- Cap badge of the Royal Corps of Signals
- Active: 1959–1980 2004–2009 2020–Present
- Country: United Kingdom
- Branch: British Army
- Role: Cyber Protection
- Size: Squadron
- Part of: 13th Signal Regiment
- Garrison/HQ: Azimghur Barracks, Colerne
- Engagements: Operation Telic; Operation Herrick;

Insignia

= 224 Signal Squadron (United Kingdom) =

224 Signal Squadron (Cyber) is a company sized military communications unit of the British Army's Royal Corps of Signals and forms part of the corps' new 13th (Cyber) Signal Regiment. The squadron was originally formed in 1959 as part of the army's wider expansion of the Royal Signals, but disbanded in 1980 after its tasks were taken over by a joint communications training group. In 2020, the squadron was reformed as part of the June 2020 reorganisation of the corps.

== First Formation (1959) ==
In 1959, the Royal Corps of Signals went through a massive reorganisation, the first of its type since 1944. As part of the 1959 reorganisations, led by the 1957 Defence White Paper, the Royal Signals former squadrons were all brought into a 'standard numbering and organisation' system. This system was brought in and was to be modelled on the Royal Artillery and Royal Engineers recent reorganisations. As part of these reorganisations, 224 Signal Squadron (Wireless Training) was formed in Loughborough as the immediate successor to the former 10 Wireless Training Squadron.

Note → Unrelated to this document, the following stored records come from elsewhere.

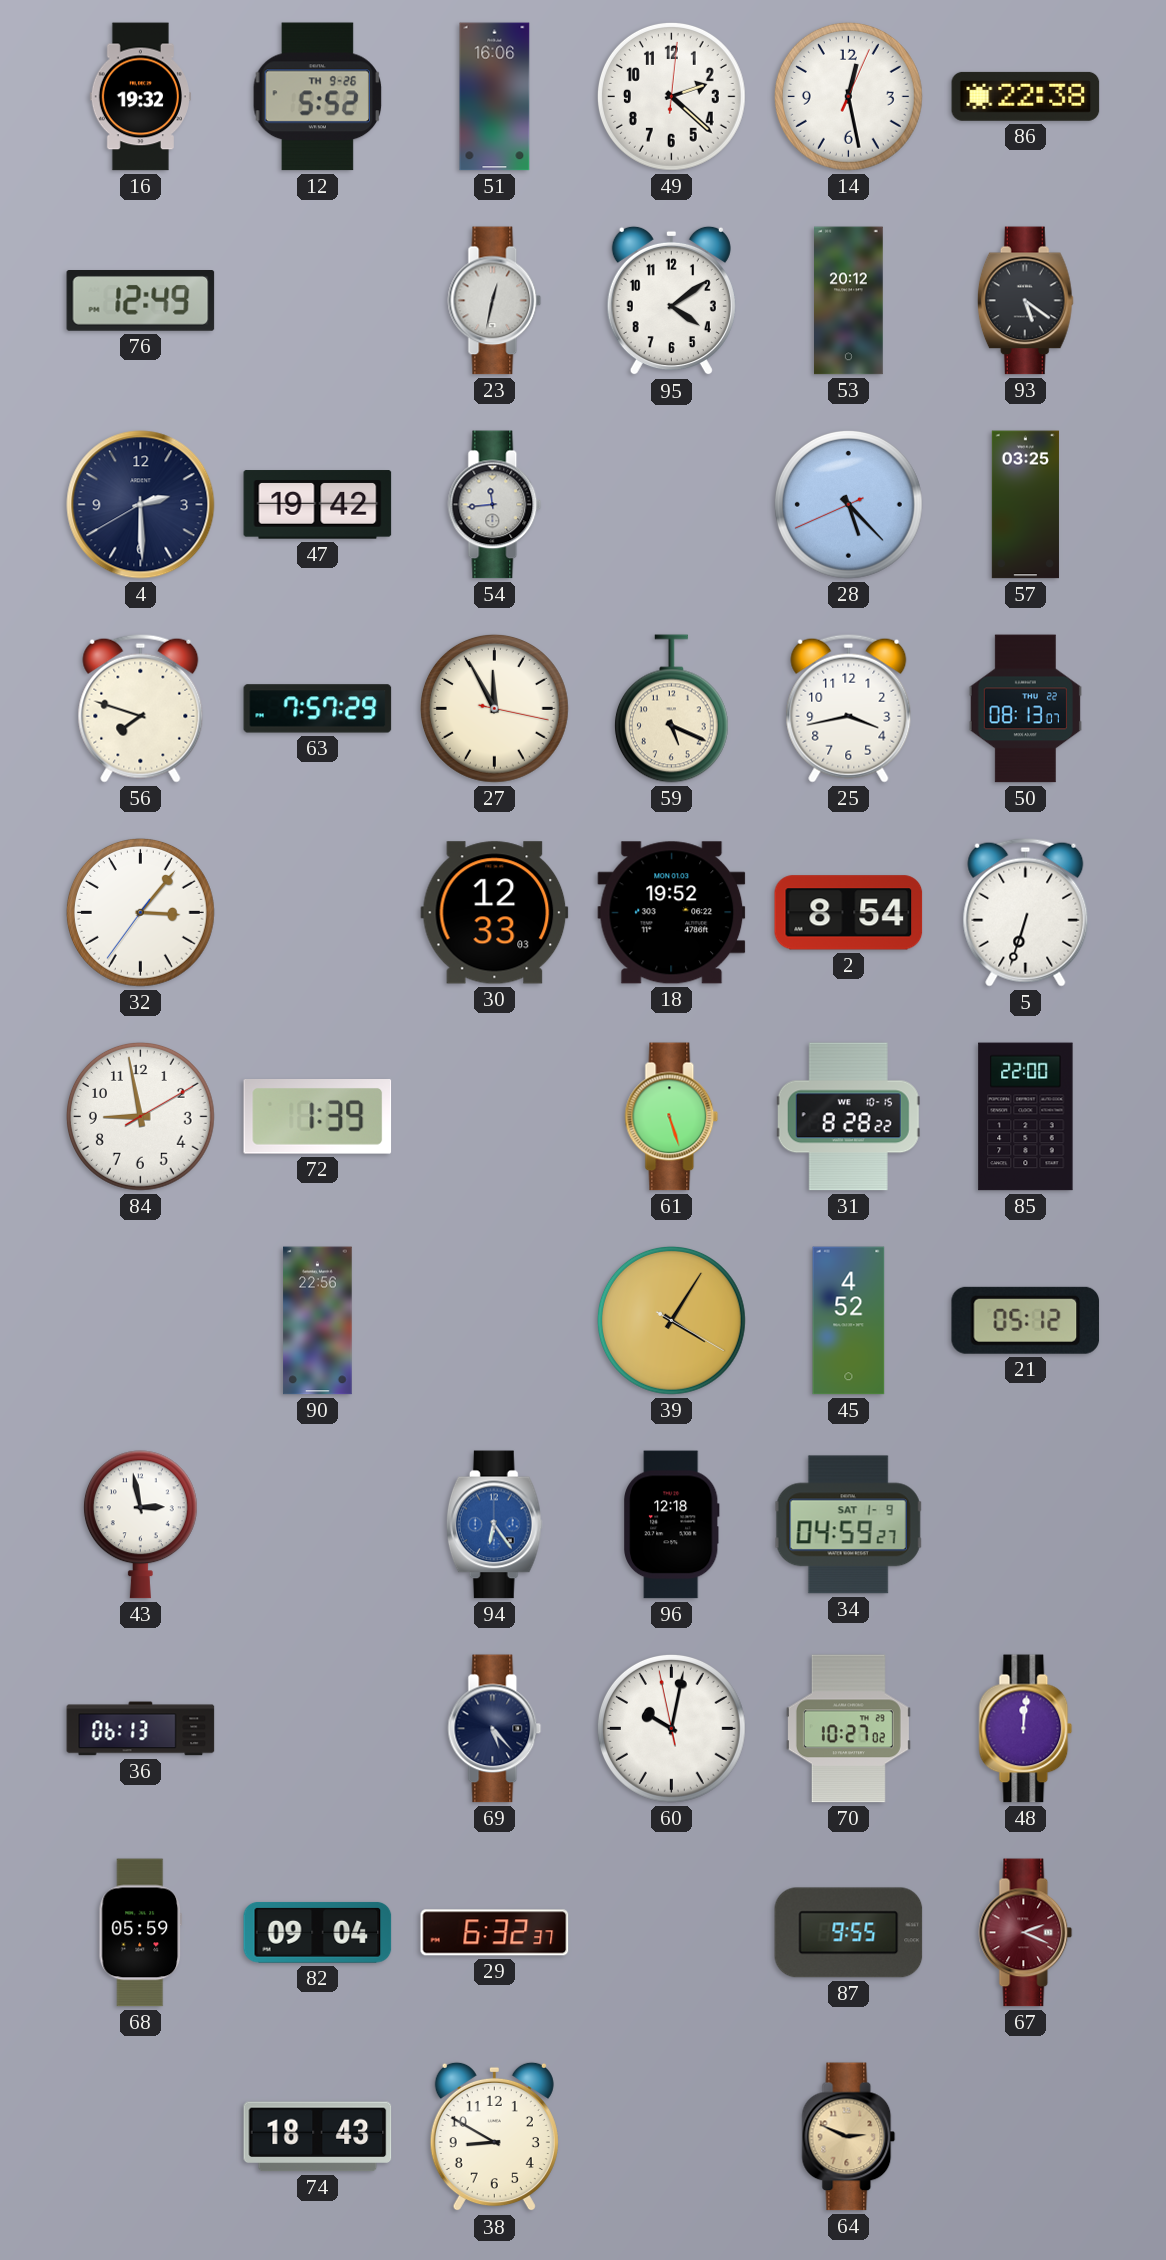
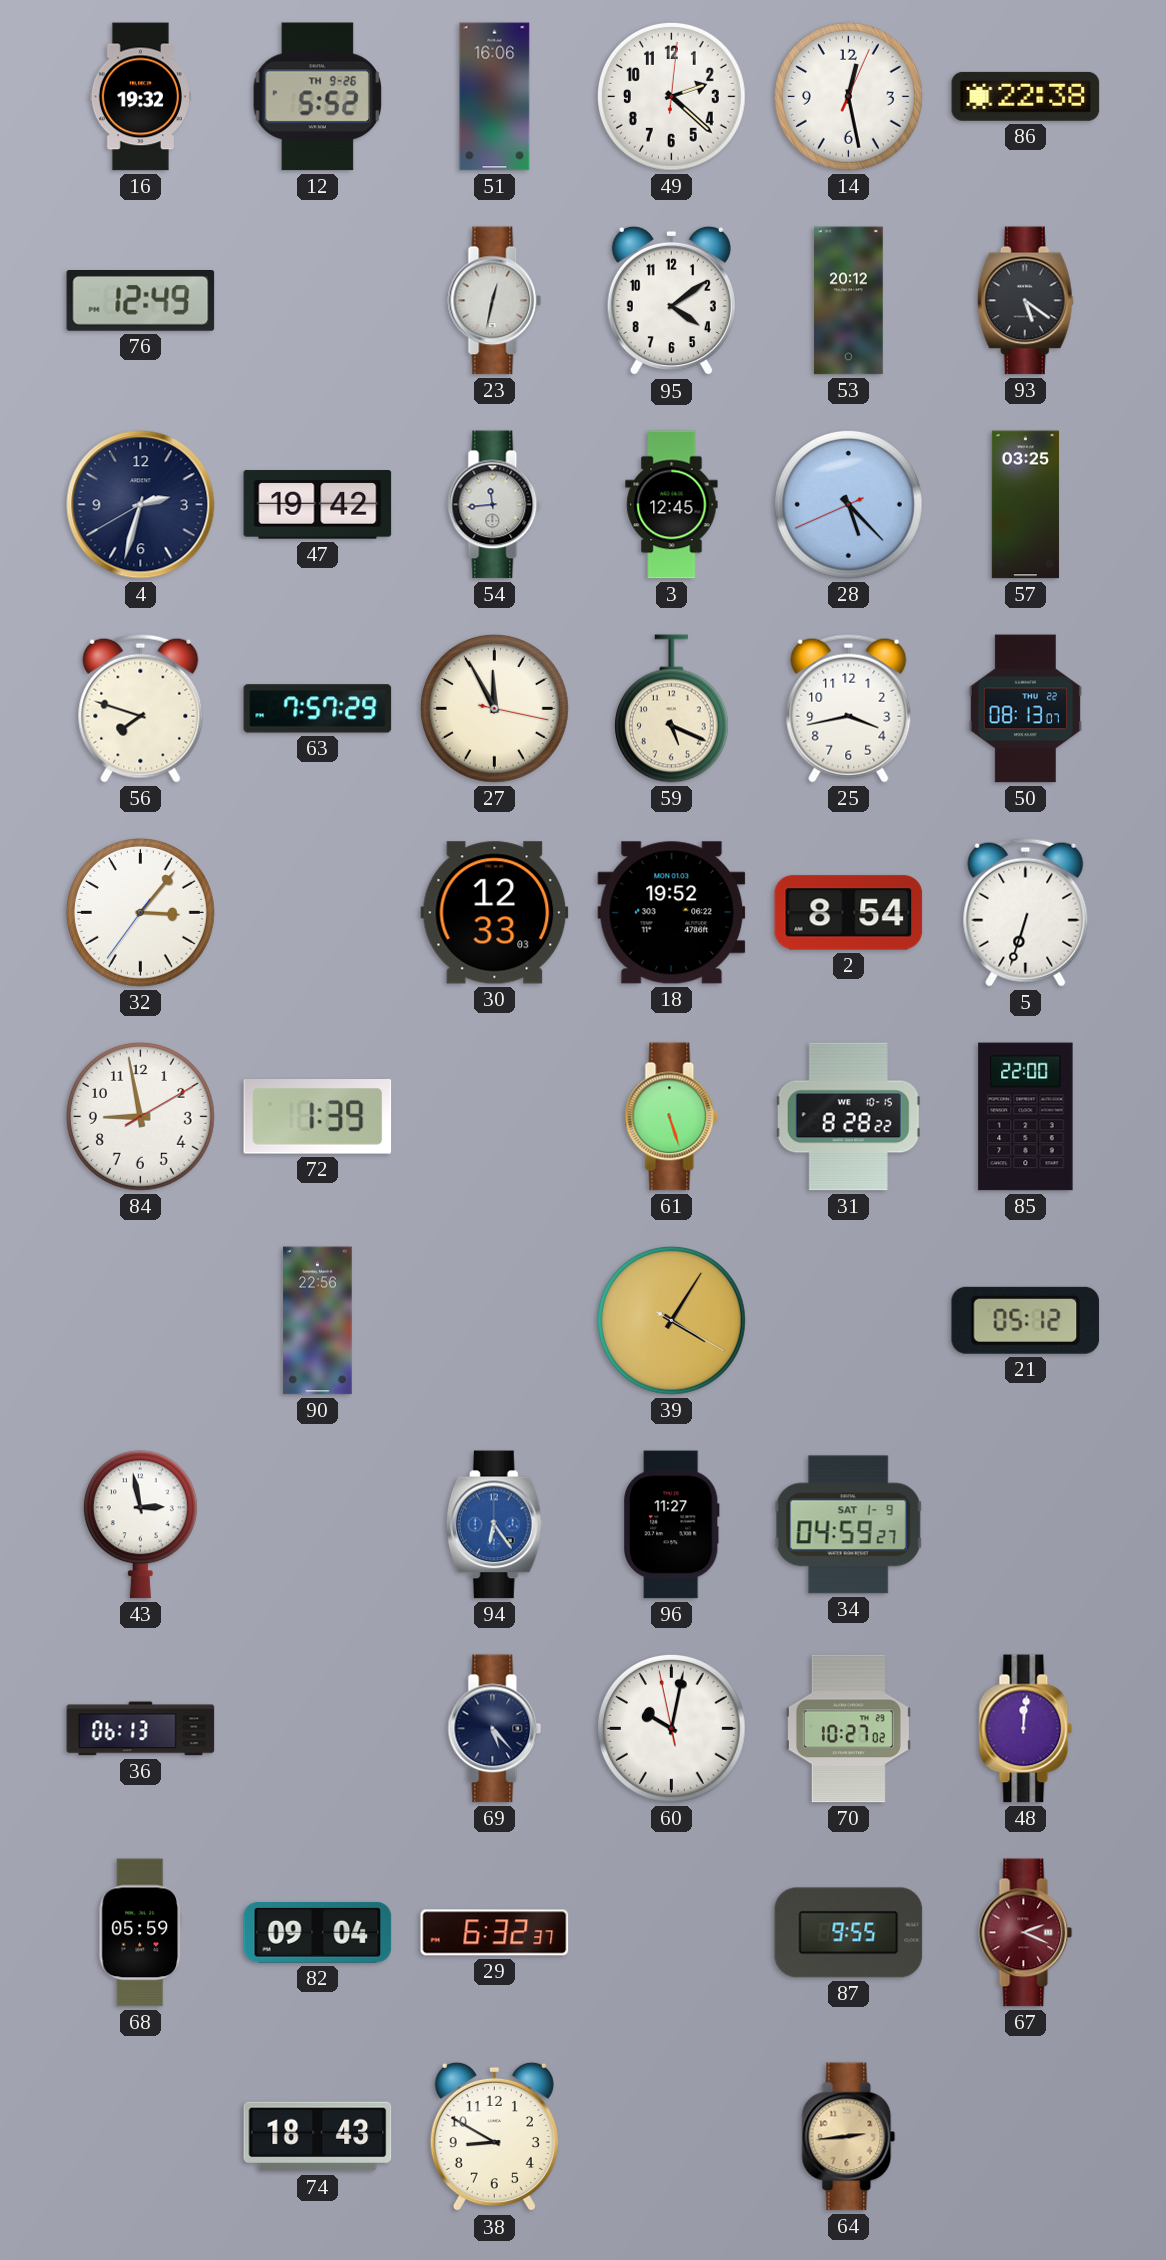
4: 2:29 -> 2:32
3: none -> 12:45
45: 4:52 -> none
96: 12:18 -> 11:27
64: 2:49 -> 2:44
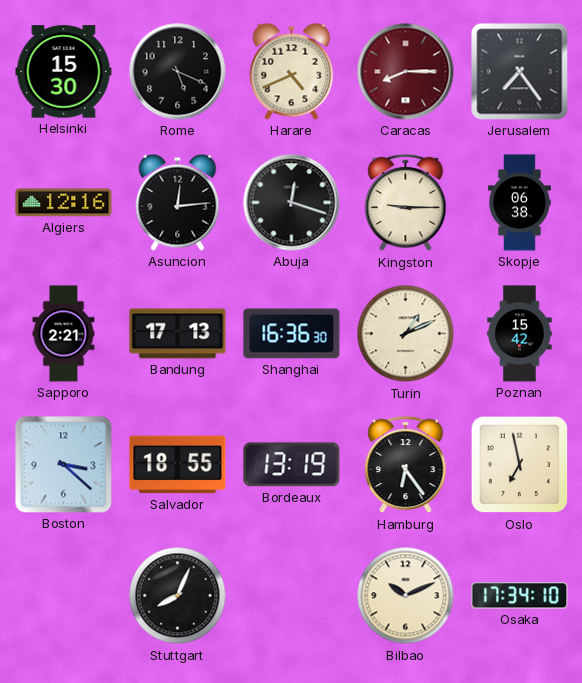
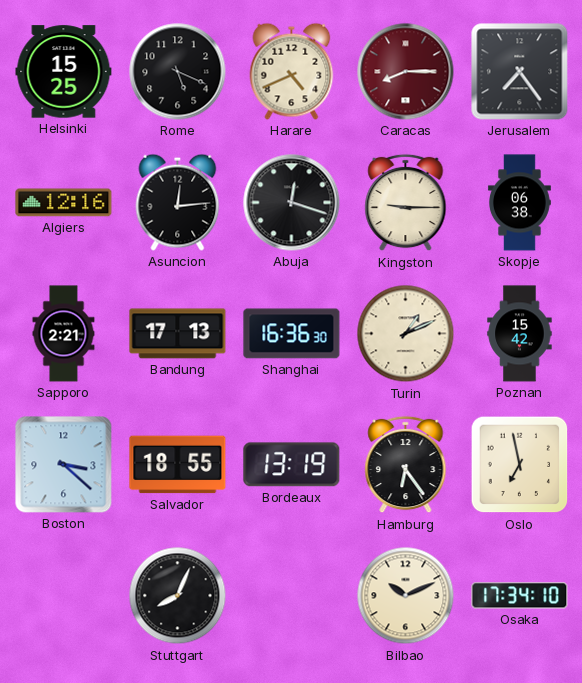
Helsinki: 15:30 -> 15:25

In 1961 the squadron was renamed as 224 Signal Squadron (Radio Training), while initially remaining independent, however shortly after this change, the squadron moved into Garats Hay Barracks in Loughborough, which were specially built for the squadron's tasks. The squadron was tasked with providing the radio training in the East Midlands and support to Eastern District. Eventually in March 1976 following the 1975 Defence White Paper, the squadron absorbed 223 Signal Squadron (Radio) without a change of title.

On 1 November 1980 the squadron was disbanded and its tasks taken over by 4 Special Communications Unit. Part of the squadron then became the Communications & Security Group (UK) located at the same barracks. The squadron's lineage though officially ended, was unofficially continued through the Special Projects Agency of the same group. The training section of the group then moved to Chicksands in 1990, and elements moved to RAF Digby. It was this later group that would reform the squadron in 2004.

== Second Formation (2004) ==
On 21 June 2004, 224 Signal Squadron was formed as a joint service sub-unit of the 14th Signal Regiment (Electronic Warfare) and based at RAF Digby, as the successor to the Joint Service Signal Unit. The new squadron became a fully deployable field unit, with the specific role of providing specialist operators, equipment, and enhanced communications to elements of 14 Signal Regiment deployed on operations worldwide (notably Operation Herrick). The squadron on formation comprised around 90 specialist personnel drawn from the British Army (Royal Corps of Signals and Intelligence Corps) and RAF (RAF Signal Service). The squadron also comprised a handful of personnel from the Royal Electrical and Mechanical Engineers (LAD), Royal Logistic Corps, and Adjutant General's Corps.

By 2009, the squadron was again officially disbanded, its size reduced to a troop (equivalent of a platoon), with its personnel moving to the army element of the Joint Signals Intelligence Unit, still based at RAF Digby.

== Third Formation (2020) ==
In 2020, as part of the Army 2020 Refine, it was announced a new dedicated cyber regiment would be formed in the Royal Corps of Signals, though this regiment would be multi-capbadged and joint service unit. This new regiment was formed on the basis of the 15th Signal Regiment based in Colerne, and became known as the 13th Signal Regiment (Cyber), which stood up on 1 June 2020. As part of this reorganisation, which then affected the entire corps, 224 (Cyber Protection Teams) Signal Squadron was reformed and based at Azimghur Barracks, drawing personnel from the cyber teams of 14 Signal Regiment.